Das ist schön Spaß an der Freud'

Die Freunde des Residenztheaters unterstützen seit 40 Jahren Kunst

Von Egbert Tholl

"Freunde des Residenztheaters" klingt süß, gell? Viele Theater haben Freundeskreise, die nicht einfach nur ein Theater lieb haben, sondern es aktiv unterstützen. Das Residenztheater in München hat sehr viele Freunde, und das schon seit langer Zeit. Gerade feierten sie ihr 40-jähriges Bestehen, und diese Feier war viel mehr als ein Geburtstagsfest, sie war eine Feier des Theaters an sich.
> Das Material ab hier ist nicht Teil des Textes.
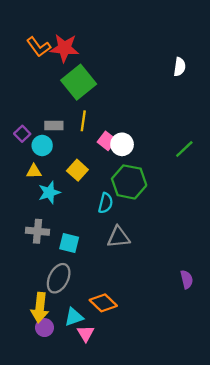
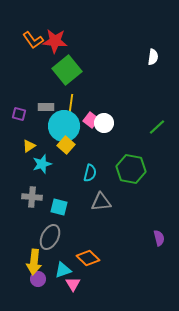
purple square: (22, 134) -> (19, 114), turned -32
cyan circle: (42, 146) -> (64, 126), moved, size x1.8
yellow triangle: (34, 171) -> (29, 146), turned -32
green hexagon: (129, 182) -> (131, 169), moved

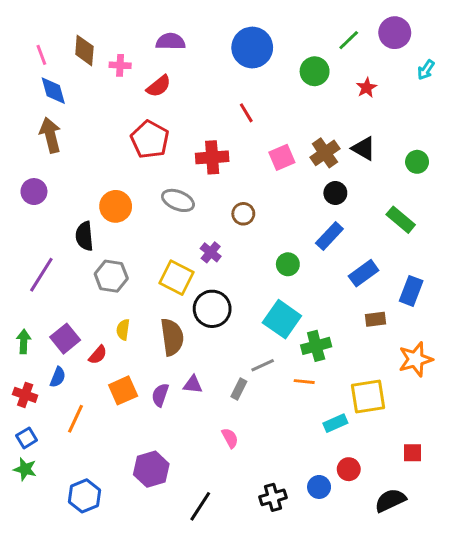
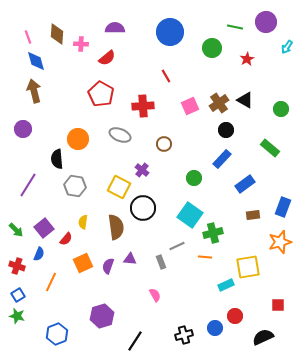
green line: (349, 40) -> (235, 27), turned 56
blue rectangle: (411, 291) -> (283, 207), moved
green arrow: (24, 341) -> (16, 230), turned 133
gray rectangle: (239, 389) -> (161, 262), turned -48

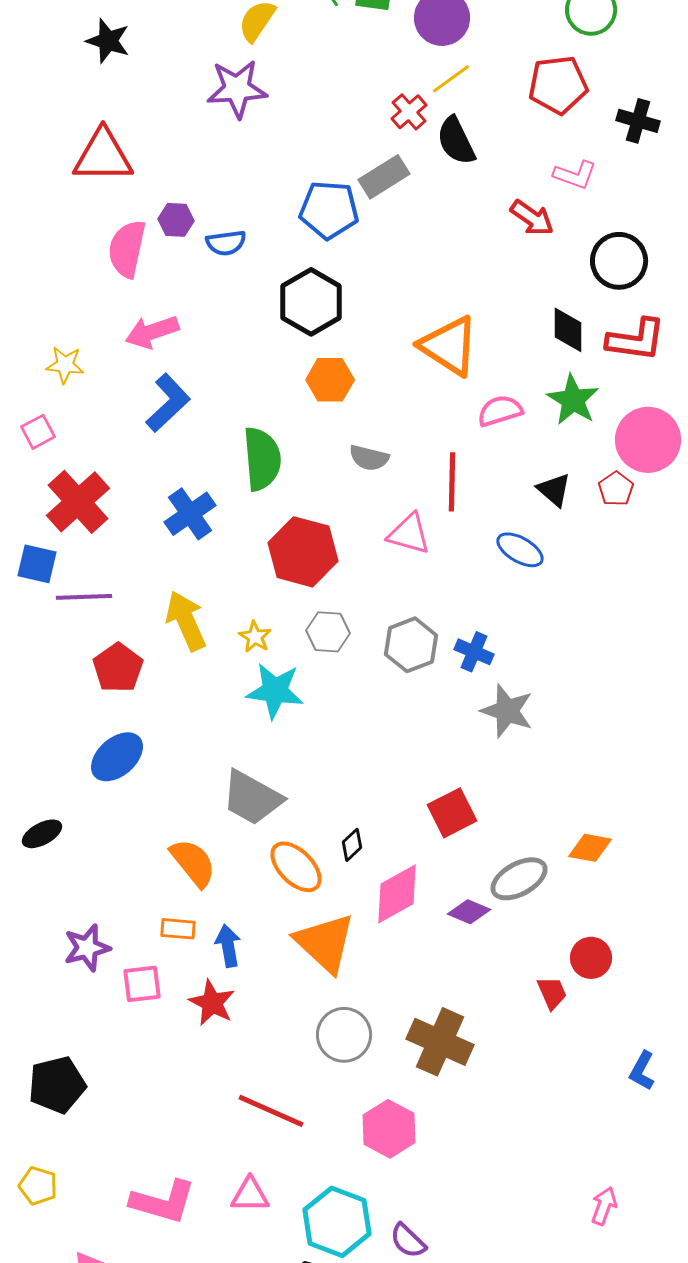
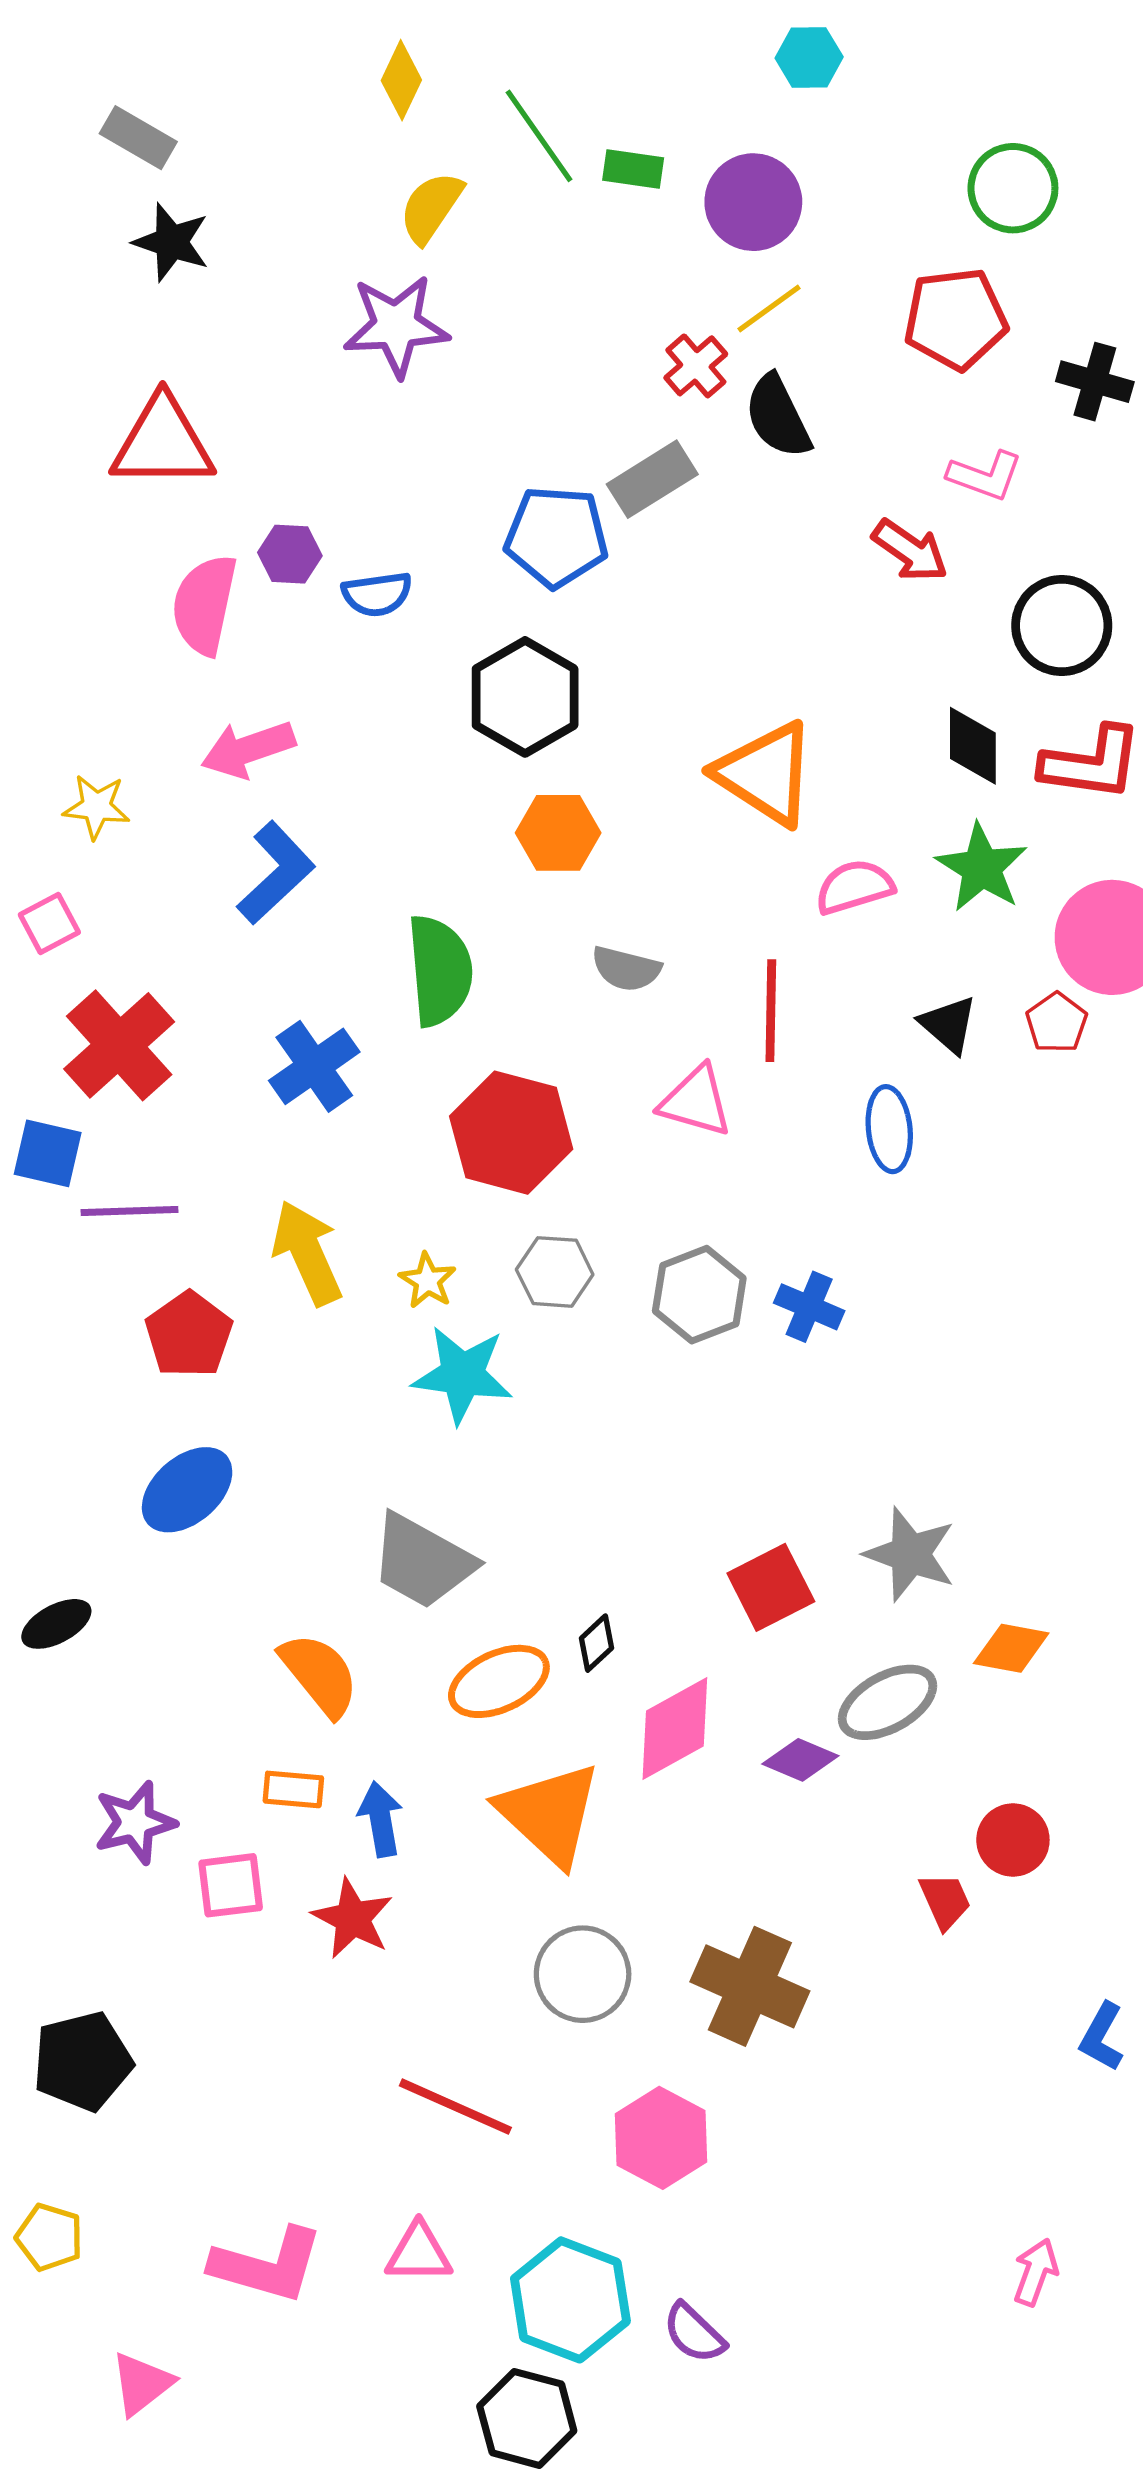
blue ellipse: (520, 550) -> (889, 1129), turned 54
gray star: (507, 711) -> (910, 1554), moved
orange ellipse: (296, 867) -> (499, 1681), turned -70

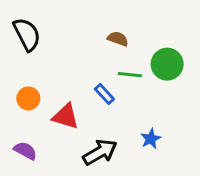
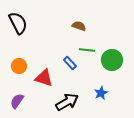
green circle: (167, 64) -> (112, 60), moved
purple semicircle: (25, 151) -> (17, 101), turned -84

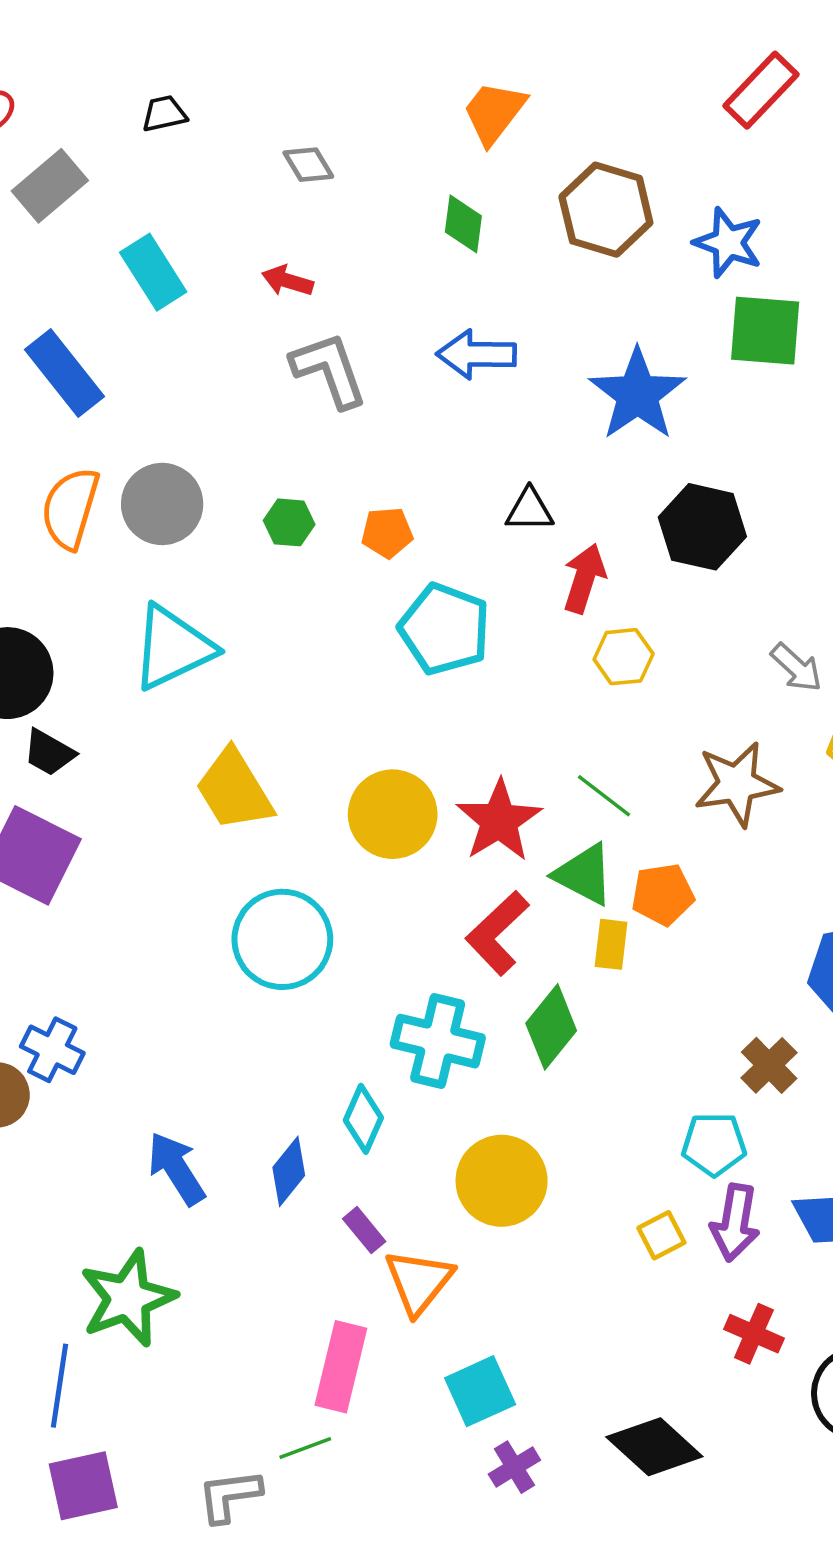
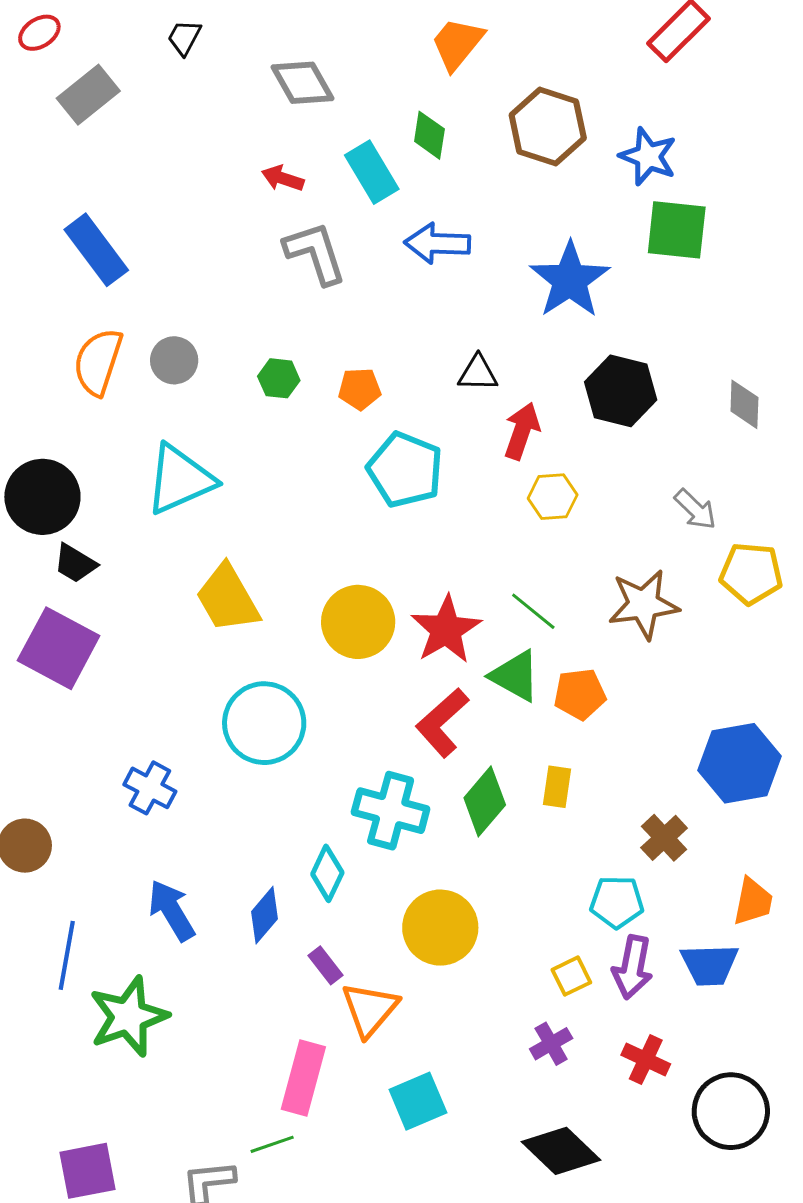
black trapezoid: (164, 114) -> (184, 37), turned -51
gray diamond: (308, 165) -> (302, 83), size x1.5
cyan rectangle: (153, 272) -> (372, 172), moved
gray circle: (162, 504) -> (174, 360), size x0.7
yellow rectangle: (611, 944) -> (557, 787), moved
blue cross: (52, 1050) -> (150, 788), moved
blue line: (59, 1386) -> (67, 955), moved
purple cross: (514, 1467) -> (551, 1044), moved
Denn: An diesem Vormittag zeigte sich nicht nur die Freude der Freunde, sondern auch die Verbundenheit der Schauspieler mit dem Haus. Einige Ehemalige kehrten für ein paar Stunden zurück, sangen ein Lied oder rezitierten. Da geht dann schon ein Riesenraum der Erinnerung auf, wenn Cornelia Froboess singt, Tanja Schleiff an ihre Rolle in der "Dreigroschenoper" erinnert oder Oliver Stokowski - der spielte dort mal den Hamlet - per Video grüßt. Und ganz weh ums Herz wird einem, wenn man einen Ausschnitt aus Leander Haußmanns legendärer "Romeo und Julia"-Inszenierung sieht und darin Guntram Brattia den Balkon erklimmt, von dem aus ihn Anne-Marie Bubke liebt. Da schlägt die Kunst dem Tod ein Schnippchen.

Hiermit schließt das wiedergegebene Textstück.